Review by Frank Plowright
When Dee’s parents separated she moved some distance away with her father who became a policeman elsewhere, while her twin sister Beth remained with their mother. Now Beth has disappeared and Dee and her father have moved back to the house where she grew up, and she’s back at the school she left several years previously. At school there’s the awkwardness of meeting her sister’s boyfriend, and a teacher is concerned about a company wanting to run a pipeline through protected land. What at first seems a mystery and journey of discovery gradually takes a strange turn.
As seen on the sample art, there’s an inconsistency about the way Tara O’Connor presents Dee. It’s never stated how long Beth has been missing, but from the way the story’s told it seems a relatively recent occurrence, so one might imagine Dee wouldn’t be greatly up for discussing the merits of Terminator films. In fact are Terminator films from the 1980s and 1990s even on the radar of current teens? While Dee is seen to be upset, other moments of triviality don’t ring true.
O’Connor is stronger when portraying the fractious relationship between Dee’s parents, where arguments and insults can manifest from nothing. However, while allowing for his also being under stress, on occasion her father comes across as a borderline bully with his behaviour, and it begs the question of why Dee stayed with him. Far better is the manifestation of strangeness halfway through, and Dee’s relationship with it.
Strong art carries Fly by Night through all its turns. O’Connor supplies a variety of different people who’re easily distinguished and whose personalities are clear from the way they’re drawn. The passionate Eloise Ruby stands out, but the entire cast is well characterised visually, and several good moments are O’Connor wordlessly exploring Dee’s grief.
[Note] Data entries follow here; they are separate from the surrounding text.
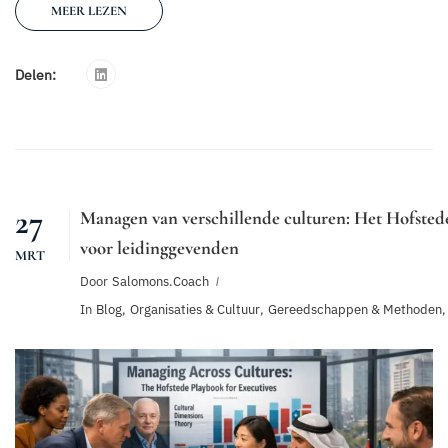
MEER LEZEN
Delen:
27
Managen van verschillende culturen: Het Hofsted
voor leidinggevenden
MRT
Door
Salomons.coach
In
Blog
,
Organisaties & Cultuur
,
Gereedschappen & Methoden
,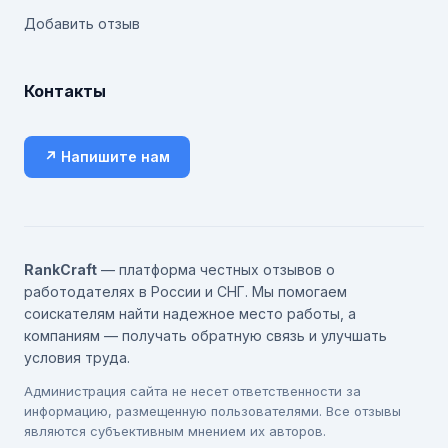
Добавить отзыв
Контакты
↗ Напишите нам
RankCraft
— платформа честных отзывов о
работодателях в России и СНГ. Мы помогаем
соискателям найти надежное место работы, а
компаниям — получать обратную связь и улучшать
условия труда.
Администрация сайта не несет ответственности за
информацию, размещенную пользователями. Все отзывы
являются субъективным мнением их авторов.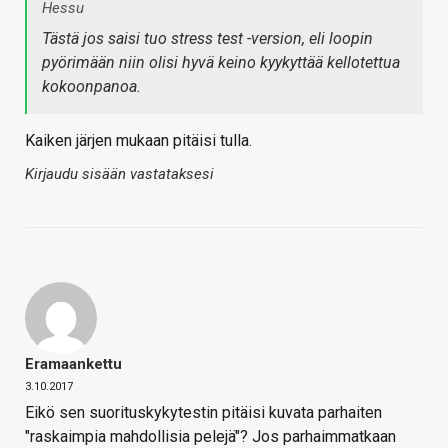
Hessu
Tästä jos saisi tuo stress test -version, eli loopin
pyörimään niin olisi hyvä keino kyykyttää kellotettua
kokoonpanoa.
Kaiken järjen mukaan pitäisi tulla.
Kirjaudu sisään vastataksesi
Eramaankettu
3.10.2017
Eikö sen suorituskykytestin pitäisi kuvata parhaiten
"raskaimpia mahdollisia pelejä"? Jos parhaimmatkaan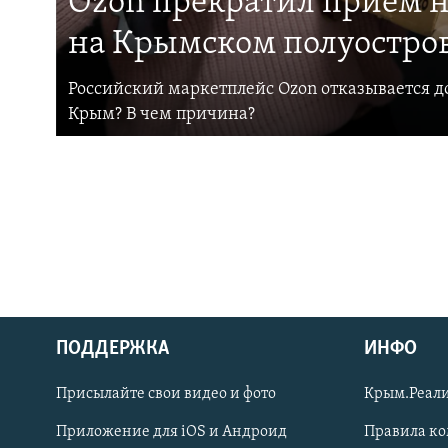
Ozon прекратил прием н
на Крымском полуостро
Российский маркетплейс Ozon отказывается до
Крым? В чем причина?
ПОДДЕРЖКА
ИНФО
Українською
Присылайте свои видео и фото
Крым.Реали
Qırımtatar
Приложение для iOS и Андроид
Правила к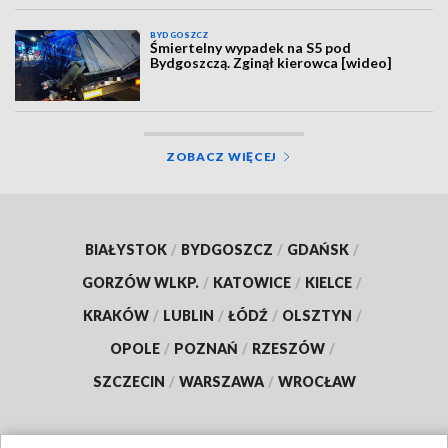
BYDGOSZCZ
Śmiertelny wypadek na S5 pod
Bydgoszczą. Zginął kierowca [wideo]
ZOBACZ WIĘCEJ
BIAŁYSTOK
/
BYDGOSZCZ
/
GDAŃSK
/
GORZÓW WLKP.
/
KATOWICE
/
KIELCE
/
KRAKÓW
/
LUBLIN
/
ŁÓDŹ
/
OLSZTYN
/
OPOLE
/
POZNAŃ
/
RZESZÓW
/
SZCZECIN
/
WARSZAWA
/
WROCŁAW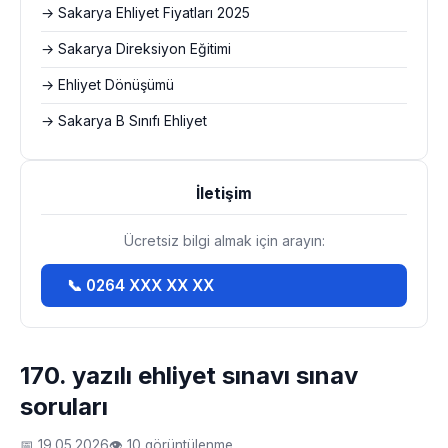
→ Sakarya Ehliyet Fiyatları 2025
→ Sakarya Direksiyon Eğitimi
→ Ehliyet Dönüşümü
→ Sakarya B Sınıfı Ehliyet
İletişim
Ücretsiz bilgi almak için arayın:
📞 0264 XXX XX XX
170. yazılı ehliyet sınavı sınav
soruları
📅 19.05.2026
👁 10 görüntülenme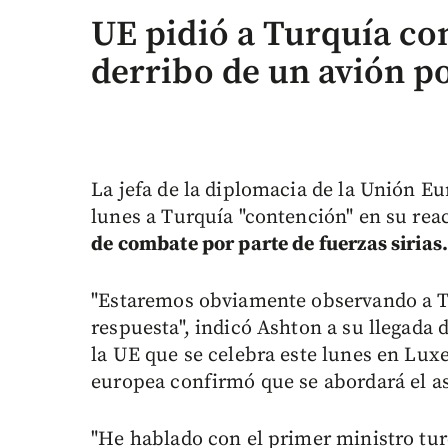
UE pidió a Turquía con
derribo de un avión po
La jefa de la diplomacia de la Unión Eu
lunes a Turquía "contención" en su re
de combate por parte de fuerzas sirias
"Estaremos obviamente observando a T
respuesta", indicó Ashton a su llegada 
la UE que se celebra este lunes en Lux
europea confirmó que se abordará el as
"He hablado con el primer ministro tur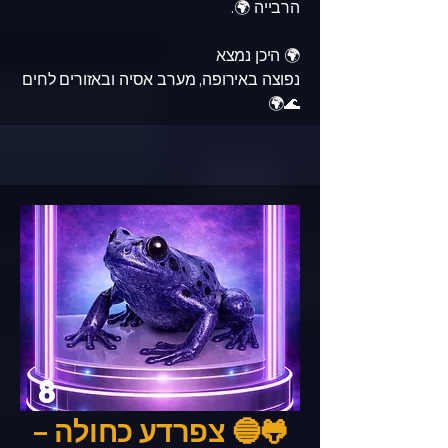
הרבייה 🌍.
🌍 היכן נמצא
נפוצה באירופה, מערב אסיה ובאזורים לחים
🌊🌍
8
🐸🔵 צפרדע כחולה –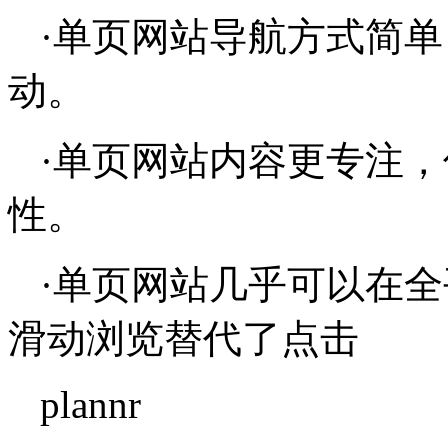
·单页网站导航方式简
动。
·单页网站内容更专注
性。
·单页网站几乎可以在
滑动浏览替代了点击
plannr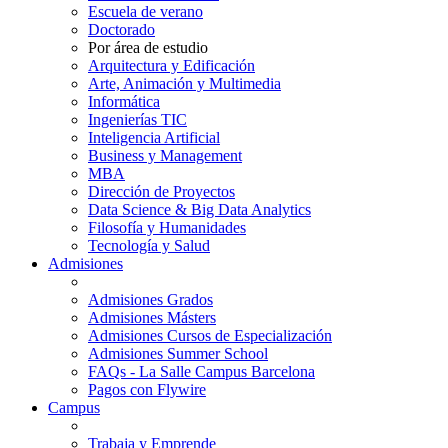
Escuela de verano
Doctorado
Por área de estudio
Arquitectura y Edificación
Arte, Animación y Multimedia
Informática
Ingenierías TIC
Inteligencia Artificial
Business y Management
MBA
Dirección de Proyectos
Data Science & Big Data Analytics
Filosofía y Humanidades
Tecnología y Salud
Admisiones
Admisiones Grados
Admisiones Másters
Admisiones Cursos de Especialización
Admisiones Summer School
FAQs - La Salle Campus Barcelona
Pagos con Flywire
Campus
Trabaja y Emprende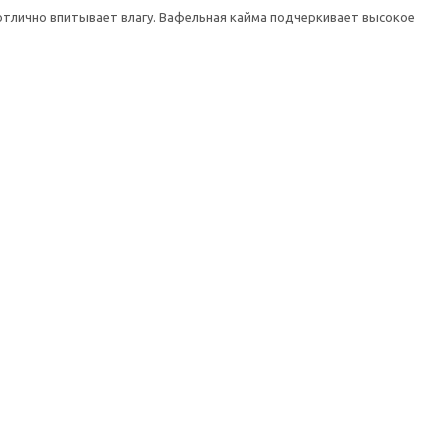
 отлично впитывает влагу. Вафельная кайма подчеркивает высокое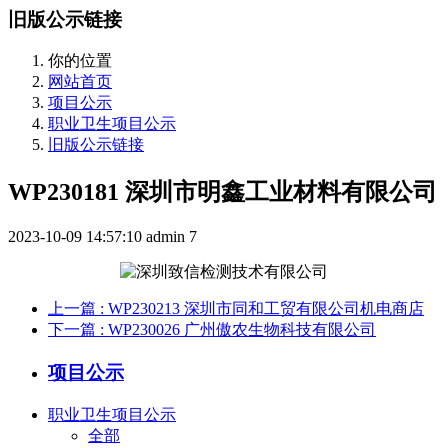
旧版公示链接
你的位置
网站首页
项目公示
职业卫生项目公示
旧版公示链接
WP230181 深圳市明鑫工业材料有限公司
2023-10-09 14:57:10
admin
7
上一篇
: WP230213 深圳市同和工贸有限公司机电商店
下一篇
: WP230026 广州傲农生物科技有限公司
项目公示
职业卫生项目公示
全部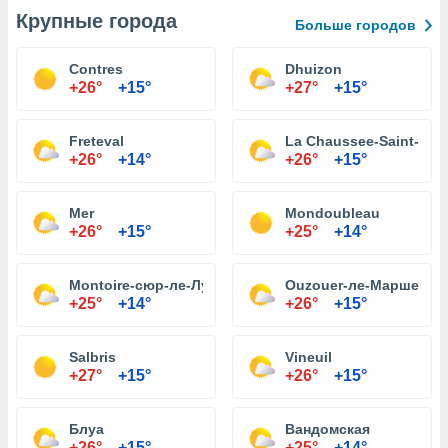
Крупные города
Больше городов
Contres
Dhuizon
+26°
+15°
+27°
+15°
Freteval
La Chaussee-Saint-Vict
+26°
+14°
+26°
+15°
Mer
Mondoubleau
+26°
+15°
+25°
+14°
Montoire-сюр-ле-Луар
Ouzouer-ле-Марше
+25°
+14°
+26°
+15°
Salbris
Vineuil
+27°
+15°
+26°
+15°
Блуа
Вандомская
+26°
+15°
+25°
+14°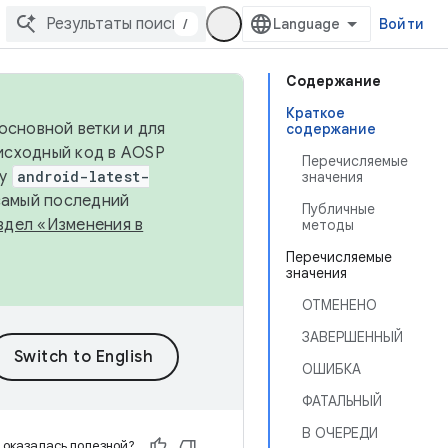
/
Войти
Содержание
Краткое
основной ветки и для
содержание
исходный код в AOSP
Перечисляемые
ку
android-latest-
значения
 самый последний
Публичные
здел «Изменения в
методы
Перечисляемые
значения
ОТМЕНЕНО
ЗАВЕРШЕННЫЙ
ОШИБКА
ФАТАЛЬНЫЙ
В ОЧЕРЕДИ
 оказалась полезной?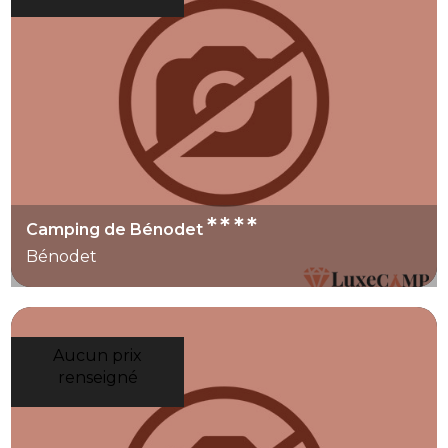
****
Camping de Bénodet
Bénodet
Aucun prix
renseigné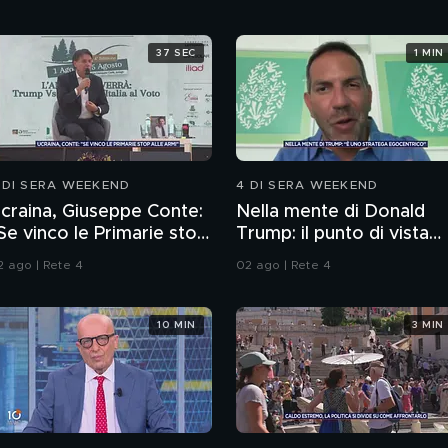
37 SEC
1 MIN
 DI SERA WEEKEND
4 DI SERA WEEKEND
craina, Giuseppe Conte:
Nella mente di Donald
Se vinco le Primarie stop
Trump: il punto di vista
lle armi"
dello psichiatra Leonard
2 ago | Rete 4
02 ago | Rete 4
Mendolicchio
10 MIN
3 MIN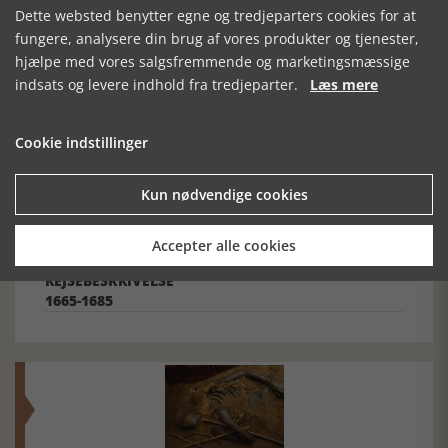
Forrige artikel
Dette websted benytter egne og tredjeparters cookies for at
fungere, analysere din brug af vores produkter og tjenester,
hjælpe med vores salgsfremmende og marketingsmæssige
SE RELATEREDE ARTIKLER
indsats og levere indhold fra tredjeparter.
Læs mere
Cookie indstillinger
Kun nødvendige cookies
JENS
FYRSTE OG FOLK
EKSPEDITIONEN
MORTENSEN
TIL ASIEN
SVEIGAARDS
Accepter alle cookies
OSTINDISKE
REJSEBESKRIVELSE
1665-1685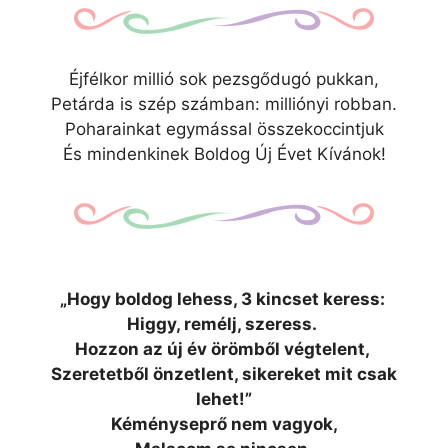
Éjfélkor millió sok pezsgődugó pukkan,
Petárda is szép számban: milliónyi robban.
Poharainkat egymással összekoccintjuk
És mindenkinek Boldog Új Évet Kívánok!
„Hogy boldog lehess, 3 kincset keress:
Higgy, remélj, szeress.
Hozzon az új év örömből végtelent,
Szeretetből önzetlent, sikereket mit csak
lehet!”
Kéményseprő nem vagyok,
The backgrounds and scenery are kept simple, ensuring the focus is on the cast.
Two different plot threads are introduced from the start, and O’Connor has them running parallel throughout, but they’re never convincingly pulled together. While the ecological plot is just part of the story to begin with, it descends into preaching in mirroring a real event, and the switches to the more spiritual plot of Beth’s disappearance become jarring. The eventual revelation about Beth works well, especially in connection with later events, but the eventual revelation about another character is forced and lacks previous foundation.
There’s plenty to entertain in Fly by Night, but also the feeling that it might have been better.